No, only for established connections, as those are subject to early
demux which sets skb->sk. For all other packets, netfilter callbacks are
called with skb->sk == NULL.

That's the whole point of this patch set ;)


Daniel

^ permalink raw reply	[flat|nested] 21+ messages in thread

* Re: [PATCH RFC 3/7] netfilter: add NF_INET_LOCAL_SOCKET_IN chain type
  2015-09-30  7:24     ` Daniel Mack
  2015-09-30  7:40       ` Jan Engelhardt
@ 2015-09-30 21:48       ` Florian Westphal
  2015-10-01  9:04         ` Daniel Mack
  2015-10-01 17:13       ` Marcelo Ricardo Leitner
  2 siblings, 1 reply; 21+ messages in thread
From: Florian Westphal @ 2015-09-30 21:48 UTC (permalink / raw)
  To: Daniel Mack
  Cc: Florian Westphal, pablo, daniel, netfilter-devel, netdev,
	balazs.scheidler

Daniel Mack <daniel@zonque.org> wrote:
> Of course you can drop certain packets at this point, depending on other
> details. Say, for instance, you want to match all packets that are
> received by a certain task and that are originated from IP addresses of
> a specific subnet, and drop the rest. Rather than adding matches to your
> global firewall configuration for all the ports that tasks may or may
> not listen on, you can just do it on a higher level, from the
> perspective of an administrator. If you decide to let your web server
> listen on another port as well, no firewall rule configuration change is
> needed at all.

We don't have per application configurations, not even with these
patches...?
The configuration is still global/per netns?

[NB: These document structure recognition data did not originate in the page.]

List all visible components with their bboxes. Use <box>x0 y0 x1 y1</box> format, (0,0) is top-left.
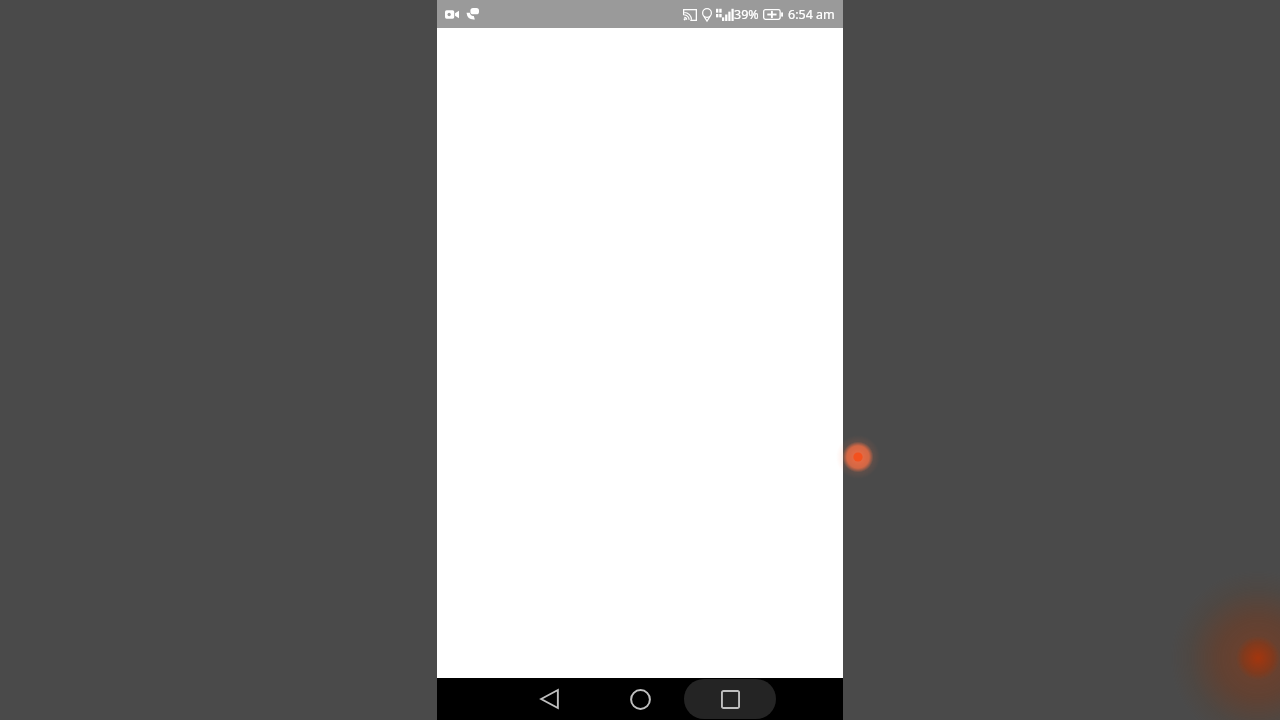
button[interactable]: Home <box>619 678 661 720</box>
staticText: 6:54 am <box>788 6 835 23</box>
staticText: 39% <box>734 6 759 23</box>
button[interactable]: Back <box>528 678 570 720</box>
button[interactable]: Recent apps <box>684 679 776 719</box>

> Another use case is accounting. If you want to know how much traffic a
> certain service or application in your system has caused, you don't want
> to match all its ports to firewall rules just in order to get that
> information. Instead, you can now derive that information on a
> per-application base. With this patch set, this even works just fine for
> multicast listeners, which is something that is currently impossible to
> achieve otherwise.

> > So the only 'benefit' is that netcls id is available; but
> > a) why is that even needed and
> 
> It's currently the only way of realizing application-level firewalls,
> and it'd be an awesome feature if it actually worked.

Application level firewall makes me think of proxies.
What exactly are we talking about?
Can you provide examples?

> > b) is such a huge sledgehammer just for net cgroup accounting
> > worth it?
> 
> I really don't know if this approach is intrusive enough to make it
> qualify as sledgehammer. I'd like to see some real-world benchmarks and
> have proof there is a performance decrease for setups that don't use
> such chains.

We have static keys for nf hooks so there is no performance decrease if
no netfilter hooks are active.

HOWEVER, this discussion seems to hint at the opposite, namely that this
will turn into a mandatory or at least auto-enabled feature.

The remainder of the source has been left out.